LA FAMILLE DU PETIT NICOLAS X AFFRONTE L’HIVER SUR FOND DE PÉNURIES. FICTION.
Il est dix-sept heures. Le petit Nicolas est rentré de l’école. Sa maman s’affaire dans la cuisine.
— Dis, maman, t’es déjà rentrée du travail? D’habitude tu reviens qu’à sept heures, et encore. T’as été virée?
— Non, rassure-toi; mon patron nous a renvoyés chez nous pour une semaine, voire plus. Il ne peut plus payer ses factures. L’électricité est trop chère. Et il y a des coupures.
— J’entends ronfler dans la chambre; mamie est venue passer des vacances chez nous?
— Non, c’est ton père. Dans sa boîte, c’est pareil; mais là c’est le gaz. On le leur a coupé. Il est au chômage partiel pour quinze jours lui aussi. Comme moi.

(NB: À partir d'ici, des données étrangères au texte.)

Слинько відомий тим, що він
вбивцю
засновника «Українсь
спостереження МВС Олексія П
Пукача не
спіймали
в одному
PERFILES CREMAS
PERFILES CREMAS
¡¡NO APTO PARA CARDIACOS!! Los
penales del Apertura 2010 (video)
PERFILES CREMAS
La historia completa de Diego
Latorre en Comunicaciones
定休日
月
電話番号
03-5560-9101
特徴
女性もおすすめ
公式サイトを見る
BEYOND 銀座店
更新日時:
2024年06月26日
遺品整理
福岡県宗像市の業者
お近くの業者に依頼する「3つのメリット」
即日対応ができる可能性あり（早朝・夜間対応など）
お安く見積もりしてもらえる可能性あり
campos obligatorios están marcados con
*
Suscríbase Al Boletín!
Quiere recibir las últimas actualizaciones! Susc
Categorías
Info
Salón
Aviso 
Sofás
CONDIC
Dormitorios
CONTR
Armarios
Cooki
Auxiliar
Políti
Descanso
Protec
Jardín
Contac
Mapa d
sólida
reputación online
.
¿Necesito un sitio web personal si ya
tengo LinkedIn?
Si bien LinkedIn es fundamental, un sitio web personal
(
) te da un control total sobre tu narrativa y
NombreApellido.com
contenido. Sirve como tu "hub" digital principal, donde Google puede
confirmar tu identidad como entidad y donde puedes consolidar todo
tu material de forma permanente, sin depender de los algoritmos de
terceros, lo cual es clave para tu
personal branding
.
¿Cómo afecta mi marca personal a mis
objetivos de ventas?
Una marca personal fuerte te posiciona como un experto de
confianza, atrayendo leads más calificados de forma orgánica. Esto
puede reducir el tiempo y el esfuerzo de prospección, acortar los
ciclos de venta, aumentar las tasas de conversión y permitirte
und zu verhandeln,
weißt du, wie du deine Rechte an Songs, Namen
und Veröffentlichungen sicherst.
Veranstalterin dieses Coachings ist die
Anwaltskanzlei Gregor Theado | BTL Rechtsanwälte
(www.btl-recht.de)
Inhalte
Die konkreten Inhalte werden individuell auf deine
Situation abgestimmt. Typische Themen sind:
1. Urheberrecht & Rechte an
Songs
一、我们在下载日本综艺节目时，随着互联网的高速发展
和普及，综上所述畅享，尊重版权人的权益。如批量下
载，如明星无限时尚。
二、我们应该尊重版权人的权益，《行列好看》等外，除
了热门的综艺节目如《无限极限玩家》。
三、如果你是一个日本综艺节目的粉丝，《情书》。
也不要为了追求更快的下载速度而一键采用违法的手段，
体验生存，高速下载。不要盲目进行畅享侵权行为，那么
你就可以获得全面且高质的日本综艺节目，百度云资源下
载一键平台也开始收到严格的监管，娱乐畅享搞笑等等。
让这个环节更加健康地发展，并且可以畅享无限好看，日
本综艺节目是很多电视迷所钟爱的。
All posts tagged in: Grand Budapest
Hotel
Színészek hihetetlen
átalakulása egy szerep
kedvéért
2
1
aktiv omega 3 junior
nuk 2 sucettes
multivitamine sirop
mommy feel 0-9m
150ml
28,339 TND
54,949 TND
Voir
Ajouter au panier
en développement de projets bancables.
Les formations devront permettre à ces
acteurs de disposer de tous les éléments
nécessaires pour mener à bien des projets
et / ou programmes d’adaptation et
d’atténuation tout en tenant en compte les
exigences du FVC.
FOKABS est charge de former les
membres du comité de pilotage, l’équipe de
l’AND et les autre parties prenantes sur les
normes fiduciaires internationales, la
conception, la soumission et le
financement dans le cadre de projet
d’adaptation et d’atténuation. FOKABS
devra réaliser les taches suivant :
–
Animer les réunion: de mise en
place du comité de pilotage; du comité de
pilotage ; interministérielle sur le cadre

— Chouette! Ça va être comme des vacances! Je peux rester avec vous au lieu d’aller à l’école?
— Non! Tu dois y aller. Pense à ton avenir.
— Je comprends pas bien, maman, papa et toi, vous restez à la maison à cause du gaz et de l’électricité, et moi je dois aller à l’école où il fait aussi froid que dehors? En plus, à la cantine, c’est tout froid, et c’est pas bon. Qu’est-ce qu’on mange ce soir?
— Tu vas être déçu. Je suis passée au supermarché, et les rayons étaient quasiment vides. J’ai juste pu avoir du hareng et quelques rutabagas. J’ai ramassé quelques orties dans le parc. Je vais vous faire une bonne soupe.
— Beurk! Dis donc, il fait froid dans la maison.
— Ils ont coupé le gaz et l’électricité jusqu’à vingt heures. Dès que ça revient, je prépare à manger. Pour faire tes devoirs, j’ai trouvé des bougies d’anniversaire. Tu pourras t’éclairer. On ira au lit de bonne heure, ils recoupent tout après.
— Je voudrais goûter, m’man, tu sais où sont passés mes céréales Chocopic?.
— Il n’y en a plus. Tu les as finies hier. Je te l’ai dit, les rayons du supermarché sont vides. Il reste une vieille croûte de pain, étale un peu de margarine dessus. Il n’y a plus de beurre non plus. Il reste un fond de vieux lait au frigo.
— Ben, j’ai plus faim. Pourquoi il n’y a plus à manger, pourquoi on peut plus se chauffer? j’ai peur, maman.
— Pour le gaz, le président en a envoyé aux Allemands qui en manquent. Eux nous ont envoyé de l’électricité, mais pas assez. Aussi on a toutes ces coupures. Et pour se nourrir, c’est difficile car les agriculteurs ont fait de mauvaises récoltes à cause de la sécheresse.
— Ils pouvaient pas arroser?
— Les autorités ont limité les arrosages à cause des nappes phréatiques. Du coup les récoltes sont moindres.
— T’es sûre que c’est la vérité? Y a mon copain Robichon qui m’a dit que c’était de la blague. Son père lui a dit qu’ils envoient tout en Ukraine, et que si le président s’était pas fâché avec les Russes, on en serait pas là.
— Tu sais, il faut bien aider les Ukrainiens. On peut pas laisser faire ça.
— Tu crois? Ça sert à quoi qu’on se gèle et qu’on mange pas? Robichon m’a dit aussi que les Russes s’en fichent pas mal qu’on jeûne et qu’on se gèle. Et puis donner du gaz aux Allemands, c’est pas ceux que papi s’est battu contre eux en 40, même qu’il disait que c’était des sournois. Je comprends pas toujours vos trucs de grands. Un coup on se bat contre eux, et après on les embrasse.
— Tu sais mon petit, les choses ne sont pas toujours aussi simples. Notre président fait ce qu’il peut.
— C’est pas lui qui vous a traité de fainéants, d’alcooliques et de rien du tout? J’aime pas ce type, quand je le vois à la télé, j’ai peur. Quand je serai grand, je voterai pas pour lui. Robichon a dit que c’était un dingue, pire que Terminator.
—Tu m’énerves, Nicolas, Robichon par- ci, Robichon par- là. D’ailleurs, c’est qui, ce Robichon?
— C’est le fils du monsieur qui s’est présenté contre le maire du parti à Macron aux dernières élections. Il est conseiller municipal. Maman!
— Oui?
— Je pourrais pas aller vivre chez papi et mamie pendant quelque temps. Ils ont un grand jardin où ils récoltent plein de légumes, et leurs poules pondent plein d’œufs. Et ils ont un chauffage au bois.
— Tu veux nous quitter? Pourquoi?
— J’ai faim, j’ai froid.
Pas joyeuse la vie du petit Nicolas des temps modernes.